Tuesday, July 29, 2008

Double Cross

Certainly you can trust your insurance carrier to keep your medical history secret, right? I mean, we have all these privacy laws that come with heavy penalties for breaching a confidence.

So what can happen when your medical records fall into the wrong hands?

It could affect your ability to get a job, a promotion or even a loan. There is also the possibility you could be a victim of medical identity theft.

So what happens when your carrier sends information on your medical health, complete with your Social Security number, to 202,000 people who are not you and have no right to your information?

The error occurred statewide and affected both employer and individual health benefit plans. The company has many state employees and schoolteachers as members, as well as large and small corporate customers. Blue Cross declined to identify large employers that it serves.

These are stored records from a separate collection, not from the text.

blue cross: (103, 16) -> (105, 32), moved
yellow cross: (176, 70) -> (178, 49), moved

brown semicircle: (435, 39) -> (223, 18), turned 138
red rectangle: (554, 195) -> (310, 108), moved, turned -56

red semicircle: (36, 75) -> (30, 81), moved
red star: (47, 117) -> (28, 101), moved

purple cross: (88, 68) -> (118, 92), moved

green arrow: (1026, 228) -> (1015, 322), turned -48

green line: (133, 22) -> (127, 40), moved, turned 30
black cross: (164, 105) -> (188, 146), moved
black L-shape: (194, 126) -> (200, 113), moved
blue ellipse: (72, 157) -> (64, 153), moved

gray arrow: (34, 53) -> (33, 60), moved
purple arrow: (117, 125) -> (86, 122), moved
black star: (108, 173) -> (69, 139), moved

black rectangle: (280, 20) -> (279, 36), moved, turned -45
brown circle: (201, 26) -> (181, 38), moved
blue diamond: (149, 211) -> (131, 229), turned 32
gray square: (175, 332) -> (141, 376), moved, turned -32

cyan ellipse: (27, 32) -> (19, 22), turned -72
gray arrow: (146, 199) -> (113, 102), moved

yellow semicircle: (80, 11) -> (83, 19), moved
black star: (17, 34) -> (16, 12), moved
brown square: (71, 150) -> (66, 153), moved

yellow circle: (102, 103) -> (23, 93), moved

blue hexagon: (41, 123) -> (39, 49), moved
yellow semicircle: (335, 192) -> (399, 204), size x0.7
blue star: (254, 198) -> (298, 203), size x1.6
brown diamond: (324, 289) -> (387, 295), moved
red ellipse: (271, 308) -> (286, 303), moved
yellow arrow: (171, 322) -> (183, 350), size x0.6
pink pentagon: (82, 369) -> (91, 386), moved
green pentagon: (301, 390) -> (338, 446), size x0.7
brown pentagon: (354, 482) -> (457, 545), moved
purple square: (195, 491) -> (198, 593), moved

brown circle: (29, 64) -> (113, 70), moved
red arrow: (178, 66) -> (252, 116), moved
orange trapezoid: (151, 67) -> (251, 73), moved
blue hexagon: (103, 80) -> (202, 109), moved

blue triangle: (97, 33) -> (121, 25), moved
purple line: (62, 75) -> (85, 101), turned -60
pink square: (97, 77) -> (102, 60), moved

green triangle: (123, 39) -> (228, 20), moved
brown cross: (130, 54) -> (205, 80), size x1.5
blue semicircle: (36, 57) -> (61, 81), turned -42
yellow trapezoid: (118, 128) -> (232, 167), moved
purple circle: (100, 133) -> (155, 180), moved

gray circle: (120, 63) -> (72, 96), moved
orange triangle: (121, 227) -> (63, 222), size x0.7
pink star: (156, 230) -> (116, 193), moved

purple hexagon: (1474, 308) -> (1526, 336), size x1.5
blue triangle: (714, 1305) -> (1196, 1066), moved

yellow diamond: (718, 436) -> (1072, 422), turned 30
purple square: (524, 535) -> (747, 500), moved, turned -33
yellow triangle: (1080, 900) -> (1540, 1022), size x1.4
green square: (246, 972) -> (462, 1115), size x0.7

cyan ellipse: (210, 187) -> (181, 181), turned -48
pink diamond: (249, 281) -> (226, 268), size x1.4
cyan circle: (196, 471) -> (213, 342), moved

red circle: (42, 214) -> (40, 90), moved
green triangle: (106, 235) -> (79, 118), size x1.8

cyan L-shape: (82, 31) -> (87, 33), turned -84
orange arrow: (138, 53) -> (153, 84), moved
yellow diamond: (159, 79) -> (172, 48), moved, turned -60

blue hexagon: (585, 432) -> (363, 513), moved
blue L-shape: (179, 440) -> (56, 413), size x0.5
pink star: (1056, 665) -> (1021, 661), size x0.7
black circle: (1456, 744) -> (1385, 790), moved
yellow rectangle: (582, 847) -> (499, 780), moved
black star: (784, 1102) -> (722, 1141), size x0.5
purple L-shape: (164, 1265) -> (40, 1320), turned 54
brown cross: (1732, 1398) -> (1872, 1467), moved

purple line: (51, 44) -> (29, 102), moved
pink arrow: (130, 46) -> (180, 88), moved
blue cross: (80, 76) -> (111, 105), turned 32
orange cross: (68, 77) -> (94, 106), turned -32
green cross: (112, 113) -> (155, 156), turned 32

This may not be the only breach.

A thick stack of paperwork from Blue Cross of Georgia arrived at the Portland home of a KOIN News 6 employee. Many national and international corporations are based in Georgia, some of which have branches in Oregon, but provide insurance from Georgia-based insurance companies.

It is possible the two are related, but we cannot tell at this point.

Oxendine said he ordered the company to provide free credit monitoring for affected patients for one year. Blue Cross also must give written notice to policyholders whose names were on the EOBs and compile a list of names of those who erroneously received the forms.

While a noble gesture, I am not sure the credit bureau's track medical identity theft.